This year’s Jerusalem Prize for literature will be awarded to the Norwegian author Karl Ove Knausgaard, who is known chiefly for “My Struggle,” a six-book series of autobiographical novels.
The prize is awarded every two years to a writer whose work, according to the website of the Jerusalem International Book Fair, best expresses and promotes the idea of “freedom of the individual in society.” The prize, which carries a $10,000 cash award, will be presented to Knausgaard during the fair.
This year's book fair will take place from June 11 to June 15. For the first time since it was established in 1963, it will be held concurrently with Hebrew Book Week. In another first, the fair is being organized in cooperation with the Book Publishers Association of Israel.

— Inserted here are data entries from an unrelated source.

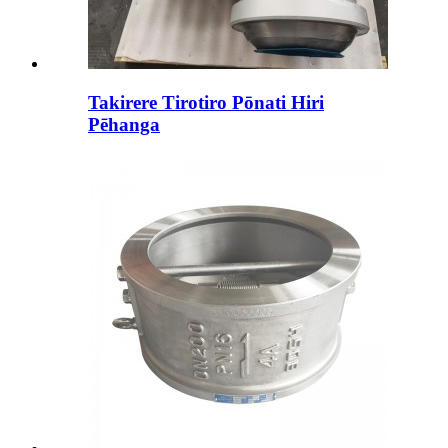
Takirere Tirotiro Pōnati Hiri
Pēhanga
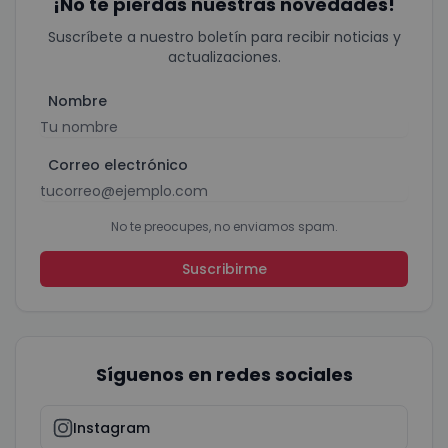
¡No te pierdas nuestras novedades!
Suscríbete a nuestro boletín para recibir noticias y
actualizaciones.
Nombre
Correo electrónico
No te preocupes, no enviamos spam.
Suscribirme
Síguenos en redes sociales
Instagram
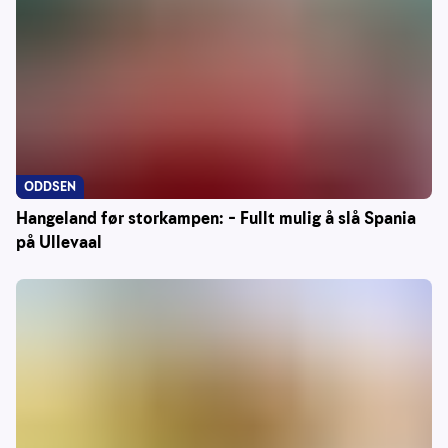
ODDSEN
Hangeland før storkampen: – Fullt mulig å slå Spania
på Ullevaal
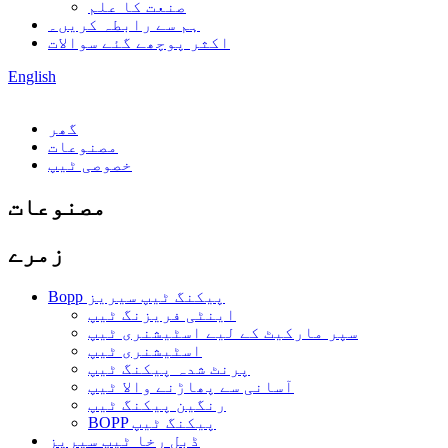
صنعت کا علم
ہم سے رابطہ کریں۔
اکثر پوچھے گئے سوالات
English
گھر
مصنوعات
خصوصی ٹیپ
مصنوعات
زمرے
Bopp پیکنگ ٹیپ سیریز
اینٹی فریزنگ ٹیپ
سپر مارکیٹ کے لیے اسٹیشنری ٹیپ
اسٹیشنری ٹیپ
پرنٹ شدہ پیکنگ ٹیپ
آسانی سے پھاڑنے والا ٹیپ
رنگین پیکنگ ٹیپ
BOPP پیکنگ ٹیپ
ڈبل رخا ٹیپ سیریز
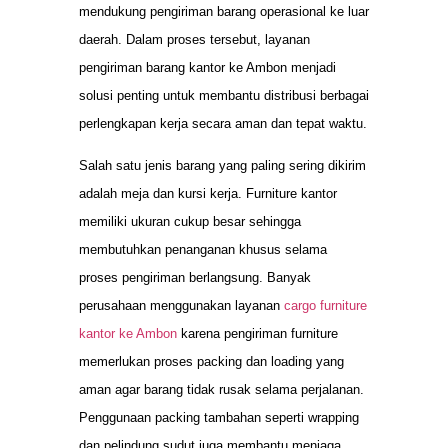
mendukung pengiriman barang operasional ke luar
daerah. Dalam proses tersebut, layanan
pengiriman barang kantor ke Ambon menjadi
solusi penting untuk membantu distribusi berbagai
perlengkapan kerja secara aman dan tepat waktu.
Salah satu jenis barang yang paling sering dikirim
adalah meja dan kursi kerja. Furniture kantor
memiliki ukuran cukup besar sehingga
membutuhkan penanganan khusus selama
proses pengiriman berlangsung. Banyak
perusahaan menggunakan layanan
cargo furniture
kantor ke Ambon
karena pengiriman furniture
memerlukan proses packing dan loading yang
aman agar barang tidak rusak selama perjalanan.
Penggunaan packing tambahan seperti wrapping
dan pelindung sudut juga membantu menjaga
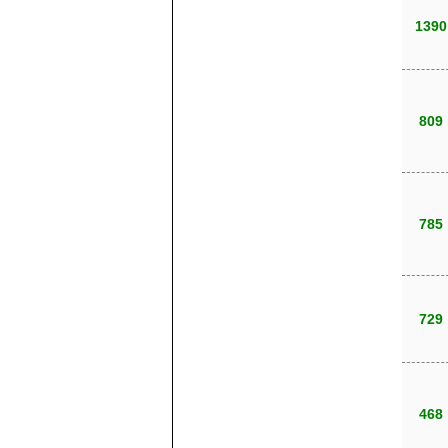
1390
809
785
729
468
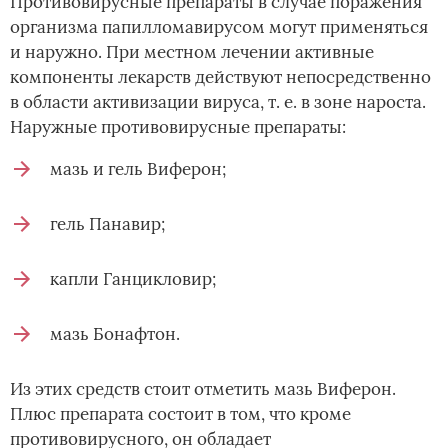
Противовирусные препараты в случае поражения
организма папилломавирусом могут применяться
и наружно. При местном лечении активные
компоненты лекарств действуют непосредственно
в области активизации вируса, т. е. в зоне нароста.
Наружные противовирусные препараты:
мазь и гель Виферон;
гель Панавир;
капли Ганцикловир;
мазь Бонафтон.
Из этих средств стоит отметить мазь Виферон.
Плюс препарата состоит в том, что кроме
противовирусного, он обладает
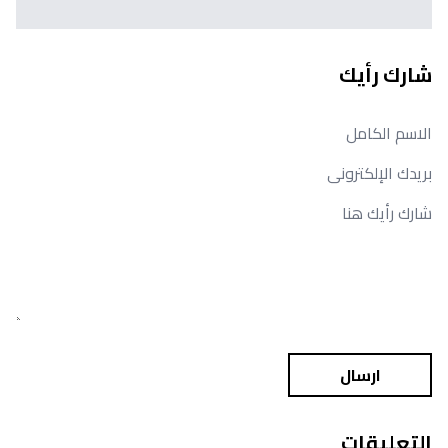
شارك رأيك
ارسال
التعليقات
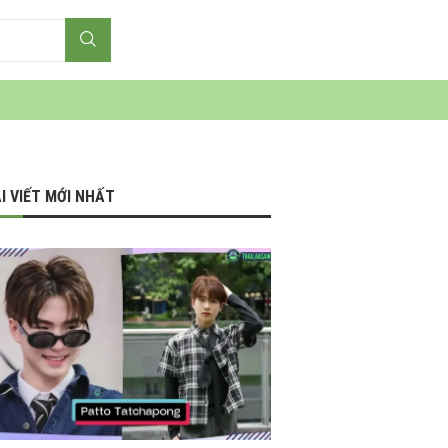
I VIẾT MỚI NHẤT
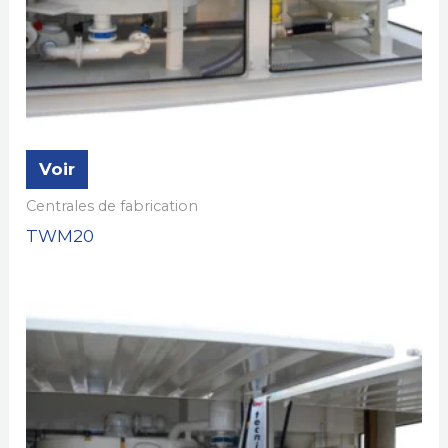
Voir
Centrales de fabrication
TWM20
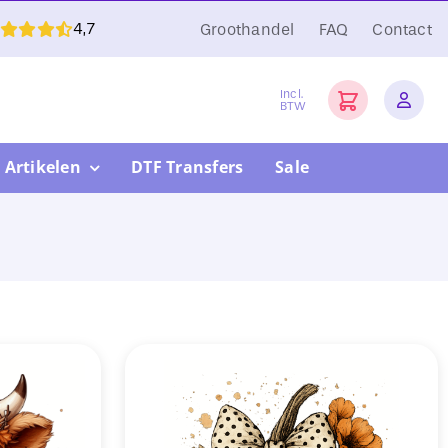
4,7
Groothandel
FAQ
Contact
Incl.
BTW
 Artikelen
DTF Transfers
Sale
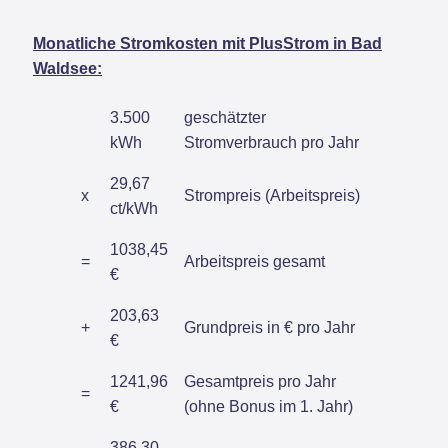
Monatliche Stromkosten mit PlusStrom in Bad
Waldsee:
3.500
geschätzter
kWh
Stromverbrauch pro Jahr
29,67
x
Strompreis (Arbeitspreis)
ct/kWh
1038,45
=
Arbeitspreis gesamt
€
203,63
+
Grundpreis in € pro Jahr
€
1241,96
Gesamtpreis pro Jahr
=
€
(ohne Bonus im 1. Jahr)
386,30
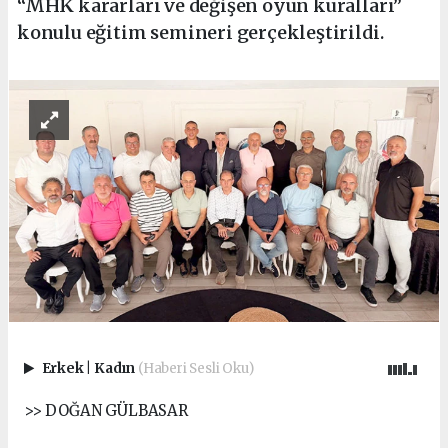
“MHK kararları ve değişen oyun kuralları”
konulu eğitim semineri gerçekleştirildi.
Erkek
|
Kadın
(Haberi Sesli Oku)
>> DOĞAN GÜLBASAR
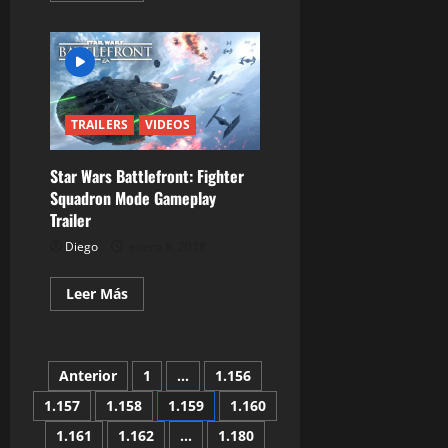
acerca
de
The
Empire
Strikes
Back
–
Leia
Rescues
TRAILERS
VIDEOS
Luke
Star Wars Battlefront: Fighter
Squadron Mode Gameplay
Trailer
Diego
enero 8, 2018
Leer
Leer Más
más
acerca
de
Star
Wars
Paginación
Anterior
1
…
1.156
Battlefront:
Fighter
Squadron
1.157
1.158
1.159
1.160
de
Mode
Gameplay
1.161
1.162
…
1.180
Trailer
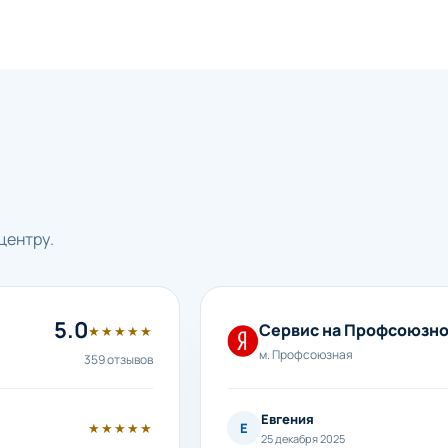
центру.
5.0
Сервис на Профсоюзн
★★★★★
м. Профсоюзная
359 отзывов
Евгения
★★★★★
Е
25 декабря 2025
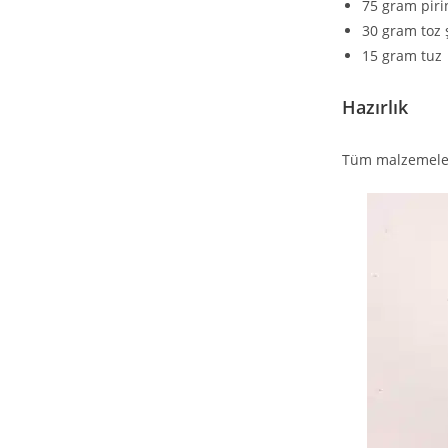
75 gram pirin
30 gram toz 
15 gram tuz
Hazırlık
Tüm malzemeleri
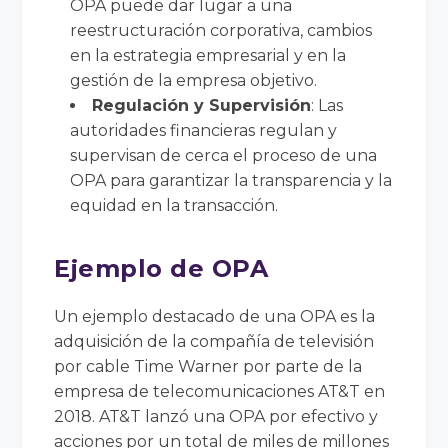
OPA puede dar lugar a una
reestructuración corporativa, cambios
en la estrategia empresarial y en la
gestión de la empresa objetivo.
Regulación y Supervisión
: Las
autoridades financieras regulan y
supervisan de cerca el proceso de una
OPA para garantizar la transparencia y la
equidad en la transacción.
Ejemplo de OPA
Un ejemplo destacado de una OPA es la
adquisición de la compañía de televisión
por cable Time Warner por parte de la
empresa de telecomunicaciones AT&T en
2018. AT&T lanzó una OPA por efectivo y
acciones por un total de miles de millones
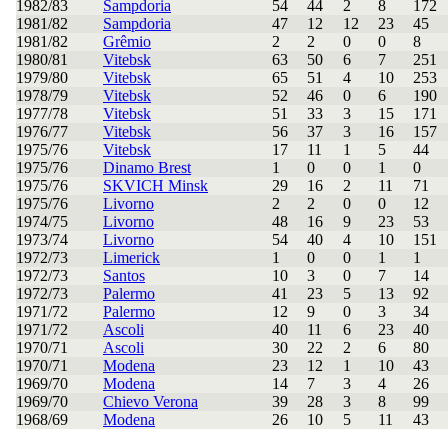
1982/83
Sampdoria
54
44
2
8
172
1981/82
Sampdoria
47
12
12
23
45
1981/82
Grêmio
2
2
0
0
8
1980/81
Vitebsk
63
50
6
7
251
1979/80
Vitebsk
65
51
4
10
253
1978/79
Vitebsk
52
46
0
6
190
1977/78
Vitebsk
51
33
3
15
171
1976/77
Vitebsk
56
37
3
16
157
1975/76
Vitebsk
17
11
1
5
44
1975/76
Dinamo Brest
1
0
0
1
0
1975/76
SKVICH Minsk
29
16
2
11
71
1975/76
Livorno
2
2
0
0
12
1974/75
Livorno
48
16
9
23
53
1973/74
Livorno
54
40
4
10
151
1972/73
Limerick
1
0
0
1
1
1972/73
Santos
10
3
0
7
14
1972/73
Palermo
41
23
5
13
92
1971/72
Palermo
12
9
0
3
34
1971/72
Ascoli
40
11
6
23
40
1970/71
Ascoli
30
22
2
6
80
1970/71
Modena
23
12
1
10
43
1969/70
Modena
14
7
3
4
26
1969/70
Chievo Verona
39
28
3
8
99
1968/69
Modena
26
10
5
11
43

Local authors such as Meir Shalev, A.B. Yehoshua and Dorit Rabinyan will participate in the fair, alongside guests from abroad, who will include Philippe Claudel, Sacha Batthyany, Valter Hugo Mãe (Valter Hugo Lemos), Deborah Lipstadt and Jan Peter Bremer, among others. The writers, together with some 300 Israeli and foreign publishers, will hold writing workshops, activities for children and public meetings at a number of venues around the city.
The most recent literature prize was awarded in 2015 to the Albanian author Ismail Kadare. Previous prize laureates include Ian McEwan, Mario Varga Llosa, Haruki Murakami, Susan Sontag and J.M. Coetzee.
Knausgaard, who was born in 1968, won literary fame with his first book, “Out of the World.” Published in 1998, it was awarded the Norwegian Critics Prize for Literature. His second novel, “A Time for Everything,” also won a number of awards, but it was “My Struggle,” published in Norwegian between 2009 and 2011, that brought Knausgaard international fame.
The project has been described as a literary and cultural force, and it has drawn admiring reviews, including a number of comparisons with Marcel Proust’s “In Search of Lost Time,” in respected publications worldwide.
The award ceremony will take place on the first day of the book fair, and in contrast to the fair’s other events, it will be closed to the public.